=== Data ===

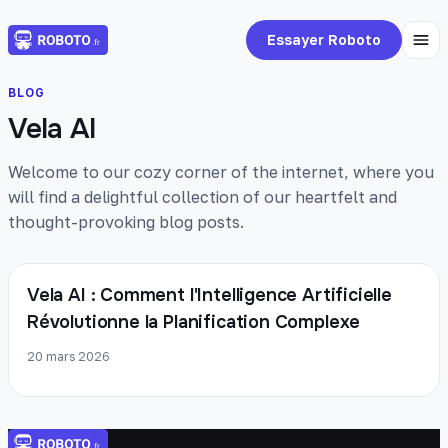
Essayer Roboto
BLOG
Vela AI
Welcome to our cozy corner of the internet, where you
will find a delightful collection of our heartfelt and
thought-provoking blog posts.
Vela AI : Comment l'Intelligence Artificielle
Révolutionne la Planification Complexe
20 mars 2026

=== What this task involves ===
Pull every line containing "Vela" out of the data above.

=== The answer ===
Vela AI
Vela AI : Comment l'Intelligence Artificielle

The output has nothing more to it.